Allogeneic Peripheral Blood Stem Cell Transplantation for Myeloid Sarcoma: A Single-Center Experience

Background: Myeloid sarcoma (MS), an extramedullary manifestation of myeloid malignancies, presents significant treatment challenges, with suboptimal outcomes reported for conventional therapies. While recent advances in allogeneic hematopoietic stem cell transplantation (allo-HSCT) have shown promise, the specific role of allogeneic peripheral blood stem cell transplantation (allo-PBSCT), especially using haploidentical donors, remains underexplored.

Methods: In this retrospective study, we analyzed 13 MS patients treated with allo-PBSCT at the Transplantation Center of the Institute of Hematology & Blood Diseases Hospital, Chinese Academy of Medical Sciences, Chinese Academy of Medical Sciences, between January 2012 and November 2023. Diagnoses were confirmed through tissue biopsies, and informed consent was obtained in compliance with the Declaration of Helsinki. Conditioning regimens primarily comprised modified busulfan/cyclophosphamide (Bu/Cy), with two patients receiving total body irradiation (TBI). GVHD prophylaxis involved cyclosporine, mycophenolate mofetil, methotrexate, and anti-thymocyte globulin (ATG), with tailored treatments for acute and chronic GVHD. Treatment response and survival data were monitored through regular bone marrow assessments and imaging, analyzed using Kaplan-Meier curves in R software.

Results: Among the 13 patients (5 males, 8 females; median age 26 years), 84.62% had medullary infiltration, and 76.92% had single-site extramedullary involvement. Pre-transplant, 84.62% received chemotherapy alone, and 15.38% combined chemotherapy with radiotherapy; 46.15% underwent transplantation within six months of diagnosis. At transplantation, 84.62% were in first remission, and 15.38% had minimal residual disease (MRD). The 1-year overall survival (OS) was 83.9% (95% CI, 65.7-100%), and the 5-year OS was 67.1% (95% CI, 40.7-100%), with a 5-year disease-free survival (DFS) of 80.0% (95% CI, 51.6-100%). Grade I acute GVHD (aGVHD) occurred in 53.85% of cases, Grades II-IV in 15.38%, with limited and extensive chronic GVHD (cGVHD) observed in 23.08% and 7.69%, respectively. The haploidentical group showed a 30-month OS of 85.7% (95% CI 63.3-100%) versus 62.5% (95% CI 32.0-100%) in the fully matched group (p = 0.64), with a 30-month DFS of 100% compared to 75% (95% CI 42.6-100%, p = 0.617). Transplantation within six months correlated with a 48-month and 60-month OS of 100%, significantly higher than 34.3% (95% CI 7.7-100%, p = 0.061) for those over six months. Radiation therapy recipients had a 30-month OS of 40% (95% CI 9.3-100%) versus 87.5% (95% CI 67.3-100%, p = 0.37) for non-recipients. Patients with Grade I aGVHD had a 60-month OS of 80% (95% CI, 51.6-100%), while all patients with Grade II-IV aGVHD died within 8 months of follow-up (p < 0.05). Patients with limited cGVHD had a 36-month and 60-month OS of 61.9% (95% CI 33.1-100%), while those with extensive cGVHD had a 36-month OS of 100% (p = 0.51).
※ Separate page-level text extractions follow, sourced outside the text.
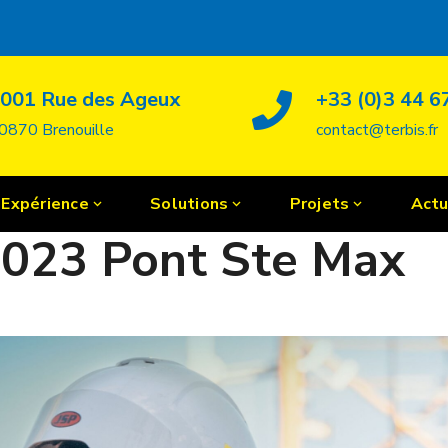
001 Rue des Ageux
+33 (0)3 44 6
0870 Brenouille
contact@terbis.fr
Expérience
Solutions
Projets
Actu
2023 Pont Ste Max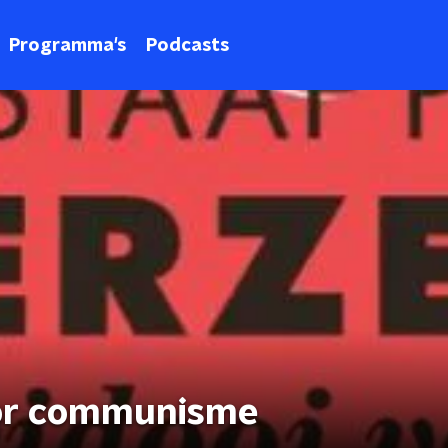
Programma's
Podcasts
oor communisme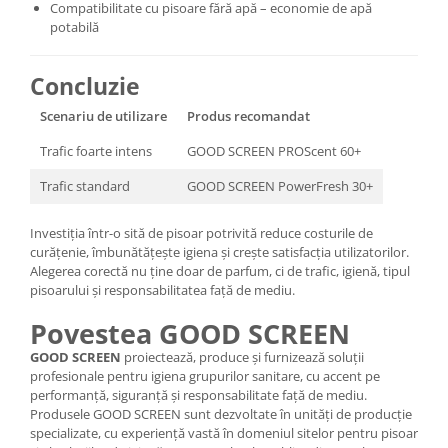
Compatibilitate cu pisoare fără apă – economie de apă
potabilă
Concluzie
Scenariu de utilizare
Produs recomandat
Trafic foarte intens
GOOD SCREEN PROScent 60+
Trafic standard
GOOD SCREEN PowerFresh 30+
Investiția într-o sită de pisoar potrivită reduce costurile de
curățenie, îmbunătățește igiena și crește satisfacția utilizatorilor.
Alegerea corectă nu ține doar de parfum, ci de trafic, igienă, tipul
pisoarului și responsabilitatea față de mediu.
Povestea GOOD SCREEN
GOOD SCREEN
proiectează, produce și furnizează soluții
profesionale pentru igiena grupurilor sanitare, cu accent pe
performanță, siguranță și responsabilitate față de mediu.
Produsele GOOD SCREEN sunt dezvoltate în unități de producție
specializate, cu experiență vastă în domeniul sitelor pentru pisoar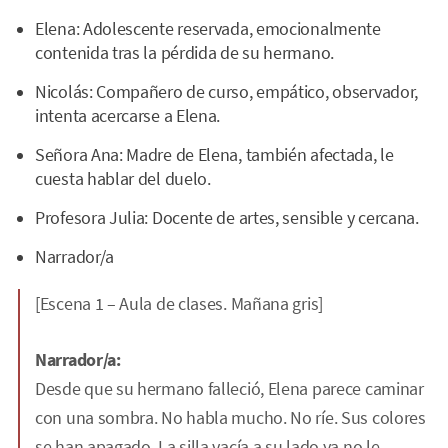
Elena: Adolescente reservada, emocionalmente
contenida tras la pérdida de su hermano.
Nicolás: Compañero de curso, empático, observador,
intenta acercarse a Elena.
Señora Ana: Madre de Elena, también afectada, le
cuesta hablar del duelo.
Profesora Julia: Docente de artes, sensible y cercana.
Narrador/a
[Escena 1 – Aula de clases. Mañana gris]
Narrador/a:
Desde que su hermano falleció, Elena parece caminar
con una sombra. No habla mucho. No ríe. Sus colores
se han apagado. La silla vacía a su lado ya no le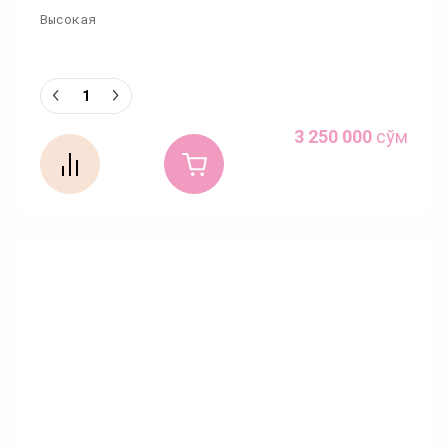
Высокая
3 250 000
сўм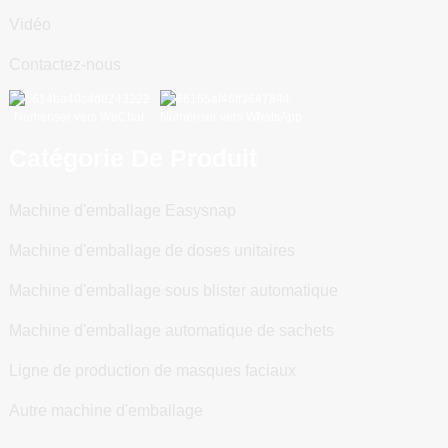
Vidéo
Contactez-nous
Numériser vers WeChat
Numériser vers WhatsApp
Catégorie De Produit
Machine d'emballage Easysnap
Machine d'emballage de doses unitaires
Machine d'emballage sous blister automatique
Machine d'emballage automatique de sachets
Ligne de production de masques faciaux
Autre machine d'emballage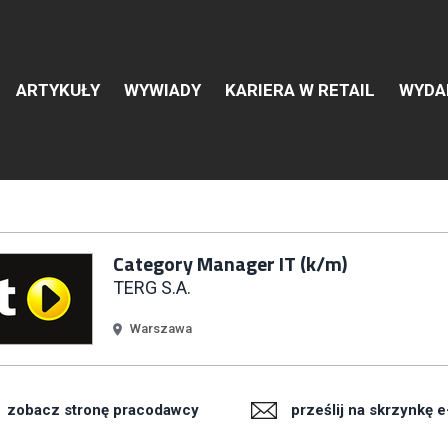
ARTYKUŁY
WYWIADY
KARIERA W RETAIL
WYDA
 pracę w branży Retail & Ec
Category Manager IT (k/m)
TERG S.A.
Warszawa
rtami w branży.
Załóż konto
zobacz stronę pracodawcy
prześlij na skrzynkę e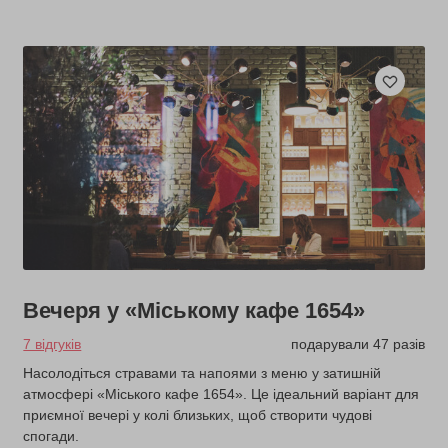
Вечеря у «Міському кафе 1654»
7 відгуків
подарували 47 разів
Насолодіться стравами та напоями з меню у затишній
атмосфері «Міського кафе 1654». Це ідеальний варіант для
приємної вечері у колі близьких, щоб створити чудові
спогади.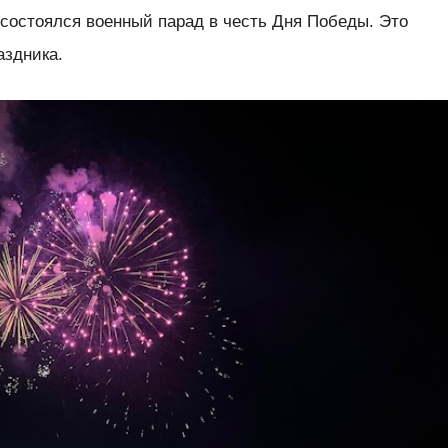
остоялся военный парад в честь Дня Победы. Это
аздника.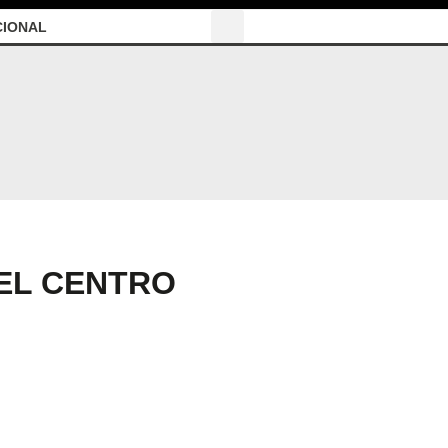
CIONAL
EL CENTRO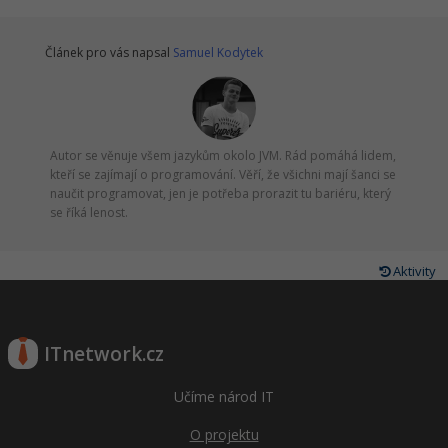
Článek pro vás napsal
Samuel Kodytek
Autor se věnuje všem jazykům okolo JVM. Rád pomáhá lidem,
kteří se zajímají o programování. Věří, že všichni mají šanci se
naučit programovat, jen je potřeba prorazit tu bariéru, který
se říká lenost.
Aktivity
ITnetwork.cz
Učíme národ IT
O projektu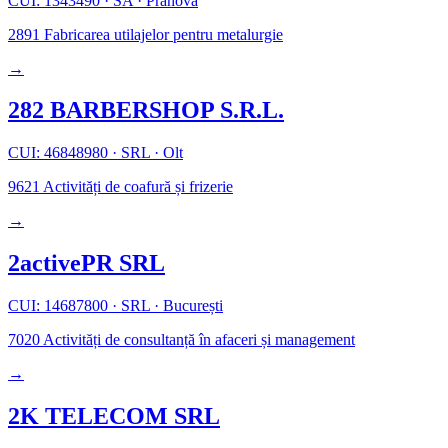
CUI: 1343490
·
SA
·
Prahova
2891
Fabricarea utilajelor pentru metalurgie
→
282 BARBERSHOP S.R.L.
CUI: 46848980
·
SRL
·
Olt
9621
Activități de coafură și frizerie
→
2activePR SRL
CUI: 14687800
·
SRL
·
București
7020
Activități de consultanță în afaceri și management
→
2K TELECOM SRL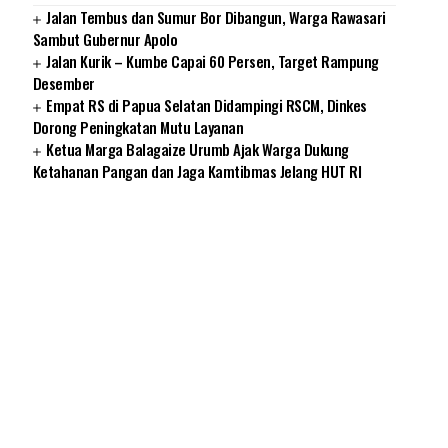
Jalan Tembus dan Sumur Bor Dibangun, Warga Rawasari
Sambut Gubernur Apolo
Jalan Kurik – Kumbe Capai 60 Persen, Target Rampung
Desember
Empat RS di Papua Selatan Didampingi RSCM, Dinkes
Dorong Peningkatan Mutu Layanan
Ketua Marga Balagaize Urumb Ajak Warga Dukung
Ketahanan Pangan dan Jaga Kamtibmas Jelang HUT RI
SUARNEWS.COM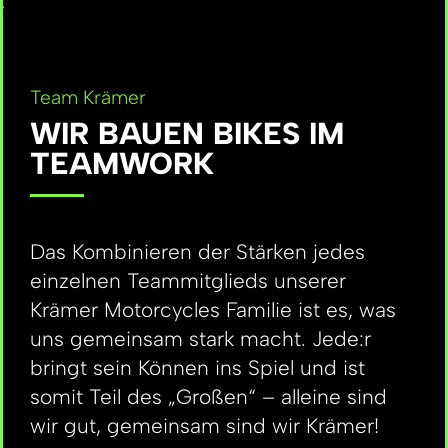
>
Team Krämer
WIR BAUEN BIKES IM
TEAMWORK
Das Kombinieren der Stärken jedes
einzelnen Teammitglieds unserer
Krämer Motorcycles Familie ist es, was
uns gemeinsam stark macht. Jede:r
bringt sein Können ins Spiel und ist
somit Teil des „Großen“ – alleine sind
wir gut, gemeinsam sind wir Krämer!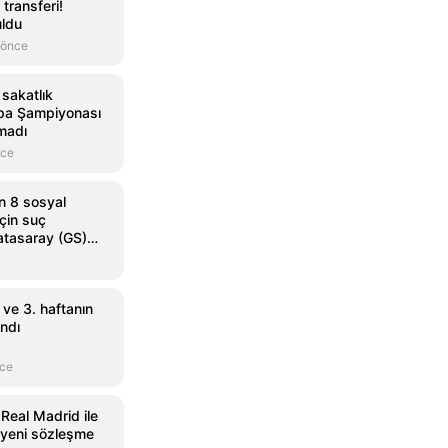
 transferi!
ldu
 önce
 sakatlık
pa Şampiyonası
madı
nce
n 8 sosyal
çin suç
atasaray (GS)
 ve 3. haftanın
ndı
nce
 Real Madrid ile
 yeni sözleşme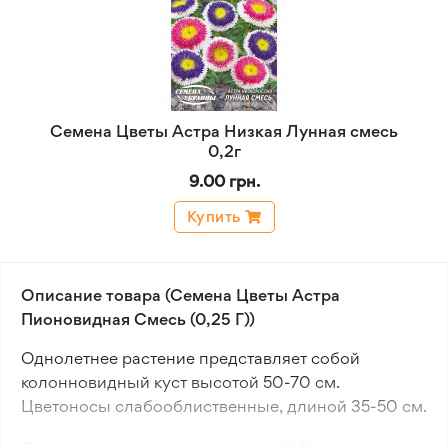
Семена Цветы Астра Низкая Лунная смесь
0,2г
9.00 грн.
Купить
Описание товара (Семена Цветы Астра
Пионовидная Смесь (0,25 Г))
Однолетнее растение представляет собой
колонновидный куст высотой 50-70 см.
Цветоносы слабооблиственные, длиной 35-50 см.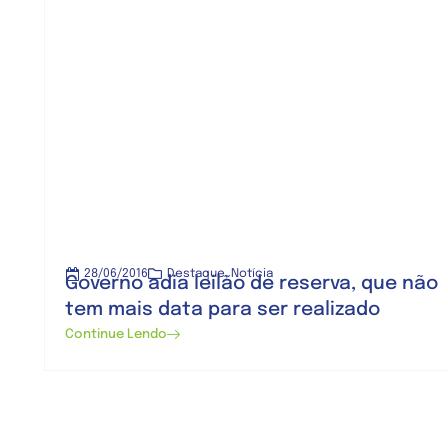
28/06/2016
Destaque
,
Notícia
Governo adia leilão de reserva, que não
tem mais data para ser realizado
Continue Lendo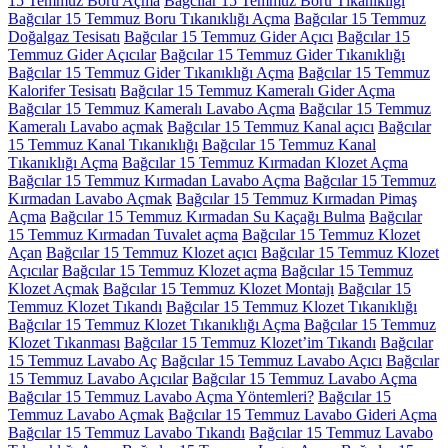
15 Temmuz Boru Açma
Bağcılar 15 Temmuz Boru Tıkanıklığı
Bağcılar 15 Temmuz Boru Tıkanıklığı Açma
Bağcılar 15 Temmuz
Doğalgaz Tesisatı
Bağcılar 15 Temmuz Gider Açıcı
Bağcılar 15
Temmuz Gider Açıcılar
Bağcılar 15 Temmuz Gider Tıkanıklığı
Bağcılar 15 Temmuz Gider Tıkanıklığı Açma
Bağcılar 15 Temmuz
Kalorifer Tesisatı
Bağcılar 15 Temmuz Kameralı Gider Açma
Bağcılar 15 Temmuz Kameralı Lavabo Açma
Bağcılar 15 Temmuz
Kameralı Lavabo açmak
Bağcılar 15 Temmuz Kanal açıcı
Bağcılar
15 Temmuz Kanal Tıkanıklığı
Bağcılar 15 Temmuz Kanal
Tıkanıklığı Açma
Bağcılar 15 Temmuz Kırmadan Klozet Açma
Bağcılar 15 Temmuz Kırmadan Lavabo Açma
Bağcılar 15 Temmuz
Kırmadan Lavabo Açmak
Bağcılar 15 Temmuz Kırmadan Pimaş
Açma
Bağcılar 15 Temmuz Kırmadan Su Kaçağı Bulma
Bağcılar
15 Temmuz Kırmadan Tuvalet açma
Bağcılar 15 Temmuz Klozet
Açan
Bağcılar 15 Temmuz Klozet açıcı
Bağcılar 15 Temmuz Klozet
Açıcılar
Bağcılar 15 Temmuz Klozet açma
Bağcılar 15 Temmuz
Klozet Açmak
Bağcılar 15 Temmuz Klozet Montajı
Bağcılar 15
Temmuz Klozet Tıkandı
Bağcılar 15 Temmuz Klozet Tıkanıklığı
Bağcılar 15 Temmuz Klozet Tıkanıklığı Açma
Bağcılar 15 Temmuz
Klozet Tıkanması
Bağcılar 15 Temmuz Klozet’im Tıkandı
Bağcılar
15 Temmuz Lavabo Aç
Bağcılar 15 Temmuz Lavabo Açıcı
Bağcılar
15 Temmuz Lavabo Açıcılar
Bağcılar 15 Temmuz Lavabo Açma
Bağcılar 15 Temmuz Lavabo Açma Yöntemleri?
Bağcılar 15
Temmuz Lavabo Açmak
Bağcılar 15 Temmuz Lavabo Gideri Açma
Bağcılar 15 Temmuz Lavabo Tıkandı
Bağcılar 15 Temmuz Lavabo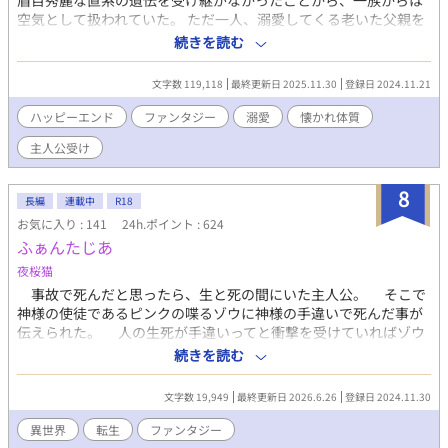
眉目秀麗な直系の遺伝を受け継がなかったことから、一族からは
の特典が今もつきます！ ご購入の前に大切な、お詫びがございま
空気として扱われていた。 ただ一人、溺愛してくる老いた父親を
す！ ①私がお伝えし忘れたため、登場人物紹介のセバに、眼鏡が
除いて。 ユージンは、のんびりするのが好きだった。 いつでも、
続きを読む
ありません！ ②最終稿の修正が私のPCエラーで吹き飛び、誤植が
のんびりしたいと思っている。 でも何故か忙しい。 ひとたび出張
ございます！ 書籍のみの誤植 書籍p262 後ろから４行目 テデの
へ出れば、冒険者に囲まれる始末。 いつになったら、のんびりで
台詞が 正『お気をつけください』が 誤『気をつけください』
文字数 119,118
最終更新日 2025.11.30
登録日 2024.11.21
きるのか。もう開き直って、のんびりしていいのか。 果たして、
に 書籍p274 １行目 誤『レォンの瞳が、やさしくほそくな
そばかす糸目はのんびりできるのか。 懐かれ体質が好きな方向け
ハッピーエンド
ファンタジー
溺愛
懐かれ体質
る。。』句点が２つに 電子書籍、レンタルのみ 空白抜け
です。
p124 後ろから６行目 正『のばしゅ！ お肉』が 誤『のばし
主人公受け
ゅ！お肉』に すべての書籍 書籍p283 後ろから６行目 正『ゲォ
ルグ・ディア・ジェディス』が 誤『ゲォルグ・ディオ・ジェデ
8
ィス』に これはエラーで吹き飛んだ訳ではなく、全く気づいてい
長編
連載中
R18
ませんでした、ごめんなさい……！ p239 最終行 『腕輪』が
お気に入り : 141
24h.ポイント : 624
『ブレスレット』 カタカナ変換忘れ ごめんなさい！ 今後、増刷
ふぁんたじあ
の機会があれば修正予定です。 誠に、誠に、申しわけございませ
夜桜猫
ん！ でも眼鏡のないセバはとてもかっこ可愛く！ ほぼ全文書き
事故で死んだと思ったら、生と死の間にいた主人公。 そこで
直しは、骨折した肩で（笑）めちゃくちゃがんばったので！ もし
神様の使徒であるピンクの喋るゾウに神様の手違いで死んだ事が
よかったら無料部分だけでも楽しんでくださったら、とても、と
伝えられた。 人の生死が手違いってと衝撃を受けていればゾウ
てもうれしいです！ 皆の動画はプロフのWebサイトからどうぞで
はお詫びに転生出来ると言ってきた。 毎日仕事に追われるだけ
す！ 動画にはAIを使っていますが、小説にはAIを使っておりませ
続きを読む
のつまらない人生だったと今更ながらに痛感した主人公は第二の
ん 書籍にAI絵は一切ございません
人生はのんびりまったりと好きな事をして生きて行きたいと思っ
文字数 19,949
最終更新日 2026.6.26
登録日 2024.11.30
た。 剣や魔法が存在する世界に転生した主人公。 のんびりま
ったりと第二の人生かと思いきやいきなり雲行きが怪しく
異世界
転生
ファンタジー
て……。 これは転生した主人公が旅をしながら様々な人と出会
Conclusion: This retrospective study underscores the effectiveness of allo-PBSCT, especially with haploidentical donors, for treating MS. Early transplantation might significantly impact survival outcomes favorably. The benefit of radiotherapy, including TBI, for prognosis remains to be further validated. Further research involving larger cohorts and prospective data collection is necessary to confirm the findings and optimize treatment protocols.

No relevant conflicts of interest to declare.